RALEIGH – Like rainwater, spilled milk, and sewage leaks, longtime politicians typically follow the path of least resistance.

That’s the main reason why there is so much incoherence in public policy – be it in federal, state, or local government – and why we have the spectacle of some liberals in Raleigh reportedly scheming to head off cuts in education and social services budgets by raising North Carolina’s most regressive taxes, on retail sales, tobacco, and alcohol.

Debating the fairness of the tax code is all well and good, but when it comes time to make a choice, many modern-day liberals would rather have a bigger government with higher taxes on the poor rather than smaller government with lower taxes on the poor.

They may adopt this position because they expect most North Carolinians of modest means will still come out ahead – that the value of government benefits they receive is larger than their extra tax bill. That’s not at all clear, however, particularly if you consider that the economic costs of higher sales taxes are disproportionately borne not just by consumers but by low-income workers in the retail and personal-service sectors.

But more to the point, the basic dividing line between fiscal conservatives and fiscal liberals does not concern the distribution of the tax code. It’s about the size, scope, and power of coercive government. Fiscal conservatives tend to favor a smaller government that leaves more money in the hands of the people who earn it, to spend as they wish. Fiscal liberals tend to favor a larger government than transfers more of the control of income from earners to central planners, to spend as they wish.

A recession, then, is seen as catastrophic not primarily because it reduces the flow of income to private decisionmakers but because it reduces the flow of revenue to government decisionmakers. Liberals instinctively see the latter as intolerable, even if they see the former as regrettable.

While accepting the need for some budget reduction to close recessionary fiscal deficits, liberals emphasize the need for more “revenue” or “public investment,” by which they mean tax hikes. Although all taxes are essentially income taxes, in that by definition they involve transferring income from those who earned it to the government, there are three broad categories of taxes based on their formal structure: income, property, and sales.

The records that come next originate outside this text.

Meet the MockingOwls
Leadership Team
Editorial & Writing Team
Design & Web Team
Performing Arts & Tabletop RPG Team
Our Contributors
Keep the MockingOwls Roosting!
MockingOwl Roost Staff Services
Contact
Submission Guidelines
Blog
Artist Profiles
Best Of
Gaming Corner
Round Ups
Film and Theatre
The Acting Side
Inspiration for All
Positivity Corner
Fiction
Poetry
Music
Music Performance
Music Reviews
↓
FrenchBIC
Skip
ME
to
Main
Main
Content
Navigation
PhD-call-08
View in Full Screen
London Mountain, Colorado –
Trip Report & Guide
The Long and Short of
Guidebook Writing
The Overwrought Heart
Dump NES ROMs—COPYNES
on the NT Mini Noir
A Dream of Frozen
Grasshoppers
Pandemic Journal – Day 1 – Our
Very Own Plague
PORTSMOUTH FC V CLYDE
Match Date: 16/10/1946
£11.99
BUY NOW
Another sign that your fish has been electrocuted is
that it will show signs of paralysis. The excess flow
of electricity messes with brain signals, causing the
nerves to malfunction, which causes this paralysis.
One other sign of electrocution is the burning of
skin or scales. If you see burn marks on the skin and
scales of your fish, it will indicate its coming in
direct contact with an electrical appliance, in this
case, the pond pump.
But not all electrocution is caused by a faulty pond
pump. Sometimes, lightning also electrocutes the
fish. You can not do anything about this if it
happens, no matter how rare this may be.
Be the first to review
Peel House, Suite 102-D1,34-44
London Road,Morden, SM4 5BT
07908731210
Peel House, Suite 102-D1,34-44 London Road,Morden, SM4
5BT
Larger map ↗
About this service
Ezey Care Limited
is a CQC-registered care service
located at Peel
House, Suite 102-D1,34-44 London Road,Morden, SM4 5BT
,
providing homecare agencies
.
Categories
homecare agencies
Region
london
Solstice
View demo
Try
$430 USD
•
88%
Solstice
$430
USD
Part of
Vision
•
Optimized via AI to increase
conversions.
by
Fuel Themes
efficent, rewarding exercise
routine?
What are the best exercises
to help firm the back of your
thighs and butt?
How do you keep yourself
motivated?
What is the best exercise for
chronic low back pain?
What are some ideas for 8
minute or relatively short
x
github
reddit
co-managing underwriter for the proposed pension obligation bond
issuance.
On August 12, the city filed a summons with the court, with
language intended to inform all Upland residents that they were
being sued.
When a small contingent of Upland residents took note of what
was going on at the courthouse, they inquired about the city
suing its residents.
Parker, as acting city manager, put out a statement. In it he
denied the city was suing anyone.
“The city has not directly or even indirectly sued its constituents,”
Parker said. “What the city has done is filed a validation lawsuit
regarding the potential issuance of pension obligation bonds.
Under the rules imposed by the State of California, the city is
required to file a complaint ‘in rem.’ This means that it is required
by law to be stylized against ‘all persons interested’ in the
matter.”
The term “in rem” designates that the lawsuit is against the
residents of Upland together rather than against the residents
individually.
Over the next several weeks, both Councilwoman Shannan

So why are few state lawmakers talking about higher income taxes and few local lawmakers talking about higher property taxes? Because these are the most unpopular forms of taxation. It’s no accident that income and property taxes are also the most transparent, the taxes for which North Carolinians receive an annual bill. Asked in the Civitas Institute’s May poll which type of tax they disliked the most, 34 percent of respondents said the property tax and 27 percent of respondents said the income tax. Only 11 percent cited the sales tax.

That’s pretty much all you need to know if you find the tax-policy debate in Raleigh puzzling. Don’t try to assess it on the basis of quantifiable data, consistent principles of taxation, or coherent argument. Instead, imagine that someone has spilled a pool of odious liquid at the top of the hill and it is starting to trickle down.

The sales tax represents the easiest, quickest path to the bottom.